* [Task description]: Show every line in the records below that contains the word "Profili".

* [Excerpted records]:

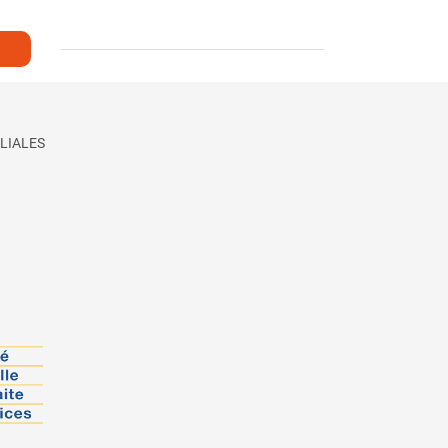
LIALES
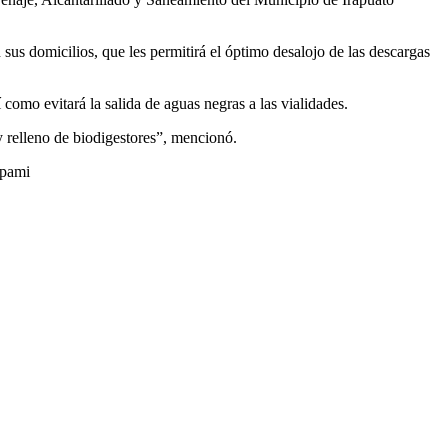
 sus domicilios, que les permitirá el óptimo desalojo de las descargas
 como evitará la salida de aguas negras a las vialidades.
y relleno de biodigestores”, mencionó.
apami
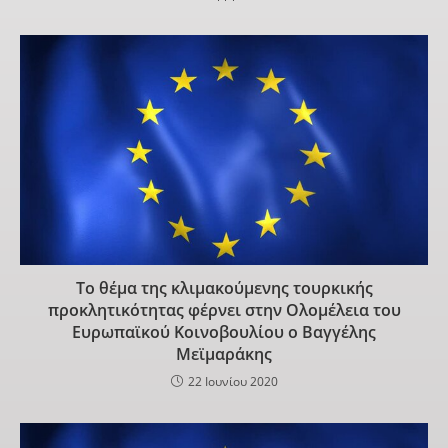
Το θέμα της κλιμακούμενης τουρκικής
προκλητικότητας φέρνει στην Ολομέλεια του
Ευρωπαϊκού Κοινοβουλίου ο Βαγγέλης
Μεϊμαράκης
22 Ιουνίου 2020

...

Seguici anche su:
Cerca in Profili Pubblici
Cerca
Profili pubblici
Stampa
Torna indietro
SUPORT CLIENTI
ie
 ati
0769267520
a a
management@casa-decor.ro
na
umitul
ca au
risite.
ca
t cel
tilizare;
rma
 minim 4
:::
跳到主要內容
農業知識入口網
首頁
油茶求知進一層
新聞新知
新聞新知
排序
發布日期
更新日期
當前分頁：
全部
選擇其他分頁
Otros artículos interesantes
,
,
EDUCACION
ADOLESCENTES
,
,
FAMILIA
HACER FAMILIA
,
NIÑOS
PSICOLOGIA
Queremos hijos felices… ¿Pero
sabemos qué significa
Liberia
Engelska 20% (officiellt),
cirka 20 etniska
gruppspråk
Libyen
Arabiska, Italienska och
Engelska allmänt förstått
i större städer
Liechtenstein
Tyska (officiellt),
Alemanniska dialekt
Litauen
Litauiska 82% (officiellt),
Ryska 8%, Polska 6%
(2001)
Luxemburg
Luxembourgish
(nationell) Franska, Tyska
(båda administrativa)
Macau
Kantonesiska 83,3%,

...

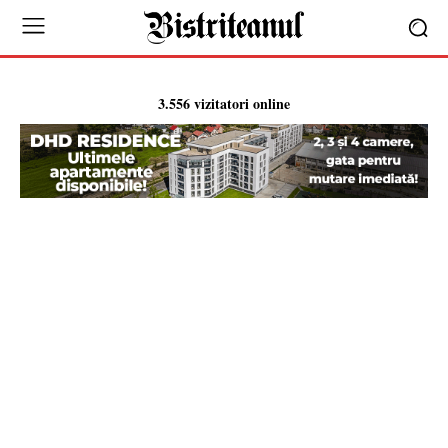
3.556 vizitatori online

* [Response to this task]:
Cerca in Profili Pubblici
Profili pubblici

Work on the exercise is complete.